The first proof was 30 minutes after going live. Bob marked the trajectory-compiler publish item as in_progress, finished an unrelated exchange, and the Stop hook fired exactly as designed, refusing to let the session close while the item was still in flight. First real-world catch of the contract within half an hour of shipping it.

Why it was worth doing

Two reasons, one operational and one positional.

Operationally, the cost of items rotting in Gary is not the items themselves. It is the second-order tax: every session, Bob has to wade through items he cannot act on or is not sure of the status of. Attention burns. Decisions get deferred because the list is too noisy to read straight through. Fourteen days of unaddressed snooze becomes a soft "this does not matter" signal that contaminates the items that do matter. The fix is structural. Every item exists in exactly one state at any time, every state has an exit, and the exit is enforced by something Bob cannot bypass.

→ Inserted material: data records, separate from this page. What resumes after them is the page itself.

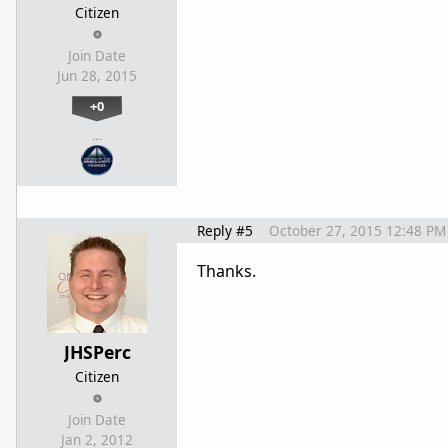
Citizen
Join Date
Jun 28, 2015
+0
…
Reply #5
October 27, 2015 12:48 PM
Thanks.
JHSPerc
Citizen
Join Date
Jan 2, 2012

Positionally, this is the Workloft Loop pilot. The Loop is Research, Ship, Publish, on repeat. The whole positioning depends on the loop being a real loop, not three lanes that look like a loop in a diagram. If Bob can pick up a research item and silently drop it before it becomes a ship item, the loop is broken at the seam. The watertight system is what makes the Loop architecturally honest.

What's still off

The pilot has fired its first Stop-hook catch but has not yet had a real TTL escalation. The first item goes overdue on Monday 25 May. Until then, we know the plumbing exists but we do not know how the ask format reads to Alfred at 08:00 on a Monday morning. Day 1 metrics in the status report are all n/a ↻ watch because the pilot is hours old.

The enforcement gap is closed at the Stop layer but not at the work-start layer. Bob can technically work on an item without ever running gary start on it. The Stop hook catches the case where Bob did start something and left it open, but it cannot catch the case where Bob worked on something untracked. The next iteration adds a UserPromptSubmit hook that scans the prompt for likely task references. Not built today.

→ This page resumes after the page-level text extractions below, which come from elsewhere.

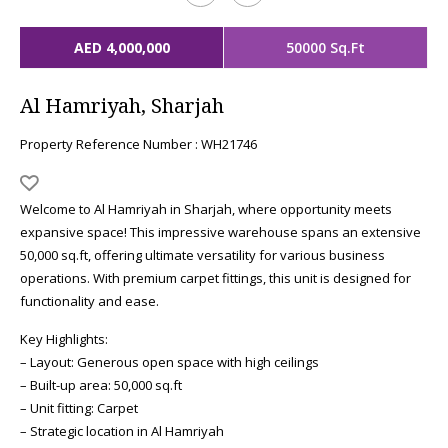
AED 4,000,000
50000 Sq.Ft
Al Hamriyah, Sharjah
Property Reference Number : WH21746
Welcome to Al Hamriyah in Sharjah, where opportunity meets
expansive space! This impressive warehouse spans an extensive
50,000 sq.ft, offering ultimate versatility for various business
operations. With premium carpet fittings, this unit is designed for
functionality and ease.
Key Highlights:
– Layout: Generous open space with high ceilings
– Built-up area: 50,000 sq.ft
– Unit fitting: Carpet
– Strategic location in Al Hamriyah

The default_action field is constrained to three values for safety, but the three values do not cover every plausible default. Some items should default to "ask a different human", which the schema does not yet support. Parked for the second iteration.

Where to find it

Code at github.com/workloftai/loop-pilot under MIT. The pieces it contains: the Stop hook, the three-stage TTL escalator, the hardened snooze, the dead-man watchdog, the twice-daily templates, and the pilot evaluation rubric.

The interesting bit is not the schema. It is the Stop hook. Claude Code Stop hooks as a governance layer is a pattern very few teams are running. By the time most operators reach for it, the enforcement gap has already swallowed weeks of work. This is the lightest viable version of the pattern. Adopt or fork as you like.